When to Resole Climbing Shoes
Resoling climbing shoes is replacing the outer layer of rubber on your shoes after they have been worn down through use. Resoling is often cheaper than buying a new pair of shoes, but is it right for you? Consider this.
Ah, another afternoon of your favorite (and by far most excellent) pastime–climbing! You tie up your favorite pair of climbing shoes. They've finally molded to your feet just right. You know their edges like the back of your hand and trust their feel on even the slipperiest moves. You approach your next route, place your hands, and then look at your feet. But, just as you lift your first foot, you notice something weird. Yeah, just there, at the tip of your left shoe. No! It can't be! Is that a hole?!?

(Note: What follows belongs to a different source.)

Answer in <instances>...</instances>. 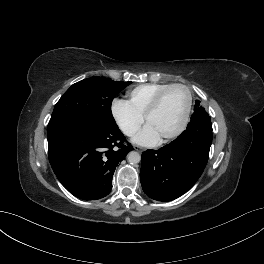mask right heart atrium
I'll return each instance as SVG.
<instances>
[{"label":"right heart atrium","instance_id":"obj_1","mask_svg":"<svg viewBox=\"0 0 264 264\" xmlns=\"http://www.w3.org/2000/svg\"><path fill=\"white\" fill-rule=\"evenodd\" d=\"M111 113L118 128L128 137L133 136L143 123V116L126 100L115 99L111 105Z\"/></svg>","mask_w":264,"mask_h":264}]
</instances>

We've all been there–the terrifying, heartbreaking moment you notice the damage on your best climbing shoes. Sometimes this realization comes as no surprise, but even the most diligent climbers can find themselves suddenly looking down at a toe starting to emerge from a well-loved pair. Losing a good set of shoes to damage can be tragic, but it doesn't always have to be! Learning more about the unique process of resoling climbing shoes, as well as the best times and options for resoling, can help you get the very most life out of your best shoes.
Rand v. Sole
Before we talk about anything else, let's walk through some parts of the climbing shoe. Grab your pair and look as we identify the rand and sole.
The sole of the shoe runs along the very bottom. It's the outermost layer of rubber. Beneath this outer layer is another, thinner layer of rubber. That is the rand! On almost all climbing shoes, you can identify the place where the sole connects over the rand by looking for a seam-like line that runs along the outline of your shoe. This seam is where the two layers overlap and seal together.
Knowing where the sole stops and the rand begins is crucial to understanding when you should resole your shoes.
When do I Resole?
Now that we know what to look for, let's talk about the damage and what different amounts of wear mean for resoling. As you climb, the sole of your shoes will start to thin. Depending on your tendencies as a climber, certain areas of the sole may begin to wear thinner before others. Sometimes parts of the rand will even wear before the sole.
If your shoes have only begun to wear down in spots and you know you're not close to wearing into the rand, you don't need a resole quite yet. However, if you're easily able to tell where amounts of sole have worn away, you're getting close to wearing through the sole into the rand, or you're starting to wear the rand in any area, it's prime time to get a resole.
If you have significant damage through the sole and rand to the point you can see the material of the shoe itself, it's a more challenging call. You may be able to get the shoe repaired, but it becomes much more complex and more expensive. Once the rand is worn down to the shoe material, a resolver will have to replace the rand and sole and repair the shoe completely. These repairs can affect the shoe's structure, fit, and function. Such an intense repair is only sometimes possible, meaning a resoler may get it and not be able to help you.
The earlier you address the damage, the easiest and, usually cheaper, it is to go through the resoling process. Resoling earlier also means you'll be more likely to be able to resole more times. Every shoe and resoler is different, so you'll get no guaranteed number of resoles out of any pair. But, with the proper care, your shoes can last through a handful of resoles before retirement.
Types of Resoles and Repairs
There are a few options for resoling, though these options will vary based on your resoler and the damage to your shoes. Typically, your options will be a full or half resole. A full resole is where the entire layer of sole rubber is removed, and a new layer is cut and fitted. Half resoles only remove the front portion of the rubber. If you have damage to multiple areas of the sole, you'll need a full resole. But if the damage is just to the front, a half resole does the job!
If you have any damage past the sole and into the rand or structure of your shoe, you'll need some additional repairs. We already touched on the difficulties of repairing a damaged shoe, but restoring a damaged rand is more straightforward. However, it's usually an extra fee. Rand repair is similar to a resole in that the sole is removed, then the damaged portion of the rand. Once the rand is repaired, the shoe can be resoled and sent back!
Why Resole? Why Not?
Ultimately, resoling can help you reduce waste, save money, and keep that pair of shoes that fits perfectly. Getting your shoes resoled routinely and at a point of minimum damage can be a much cheaper option than buying a brand-new pair, but waiting until intense repairs are needed can make it almost as expensive as a new pair. Finally, keep in mind the timeline of resoling–you may need another pair to climb in for a few weeks, or even months, while you wait.